French luxury group Kering, Alibaba Group and its affiliate Ant Financial Services announced they have come to an agreement to cooperate in their efforts to protect intellectual property and take joint enforcement actions online and offline against infringers to provide the best consumer experience and a trusted environment.
“The new partnership represents a milestone in both parties’ investment and efforts to protect brands’ intellectual property rights”, said a statement. The companies said they have established a joint task force “with the purpose of collaborating fully, exchanging useful information, and working closely with law enforcement bodies to take appropriate action against infringers of Kering’s brands identified with Alibaba’s advanced technology capabilities”. As part of the agreement, Kering said it has agreed to dismiss the lawsuit filed against Alibaba and Alipay, an Ant Financial subsidiary, in the U.S. district court in New York.

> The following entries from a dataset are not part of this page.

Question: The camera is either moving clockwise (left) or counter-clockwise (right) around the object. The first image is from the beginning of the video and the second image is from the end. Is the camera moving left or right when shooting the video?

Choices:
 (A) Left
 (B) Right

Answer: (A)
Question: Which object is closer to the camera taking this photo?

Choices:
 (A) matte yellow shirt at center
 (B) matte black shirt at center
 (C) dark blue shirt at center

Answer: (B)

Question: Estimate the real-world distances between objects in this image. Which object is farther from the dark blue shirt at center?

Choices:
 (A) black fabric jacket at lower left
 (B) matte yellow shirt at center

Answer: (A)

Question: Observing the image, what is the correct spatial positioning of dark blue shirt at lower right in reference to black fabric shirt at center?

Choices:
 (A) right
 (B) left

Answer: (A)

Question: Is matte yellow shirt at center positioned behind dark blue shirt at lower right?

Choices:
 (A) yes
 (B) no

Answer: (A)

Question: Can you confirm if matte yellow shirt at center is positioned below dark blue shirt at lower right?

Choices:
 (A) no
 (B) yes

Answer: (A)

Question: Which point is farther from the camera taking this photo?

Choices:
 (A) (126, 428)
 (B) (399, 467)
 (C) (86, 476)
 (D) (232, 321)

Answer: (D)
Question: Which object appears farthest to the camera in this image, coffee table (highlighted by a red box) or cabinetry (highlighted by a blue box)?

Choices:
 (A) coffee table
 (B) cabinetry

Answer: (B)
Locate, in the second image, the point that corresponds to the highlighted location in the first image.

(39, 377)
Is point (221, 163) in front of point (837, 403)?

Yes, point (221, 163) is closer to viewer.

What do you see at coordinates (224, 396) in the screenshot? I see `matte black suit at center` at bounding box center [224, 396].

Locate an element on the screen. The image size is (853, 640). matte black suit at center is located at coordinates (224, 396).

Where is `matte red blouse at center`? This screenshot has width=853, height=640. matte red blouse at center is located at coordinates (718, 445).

At the end of July, Kering reported first-half consolidated revenue in 2017 of almost €7.30 billion (+28.2% as reported and +26.5% on a comparable basis). Luxury goods activities increased 29.7% as reported in the period (+28.3% comparable). Sustained growth momentum was recorded at Gucci and Saint Laurent, both in revenue (up 43.4% and 28.5%, respectively, on a comparable basis) and recurring operating margin (32% and 23%, respectively). Bottega Veneta is said to have scored a solid six-month performance with comparable revenue up 2%. The Group’s recurring operating income in the first half was €1.28 billion, up 57.1%. Kering also posted a sharp rise in operating margin (+17.5%).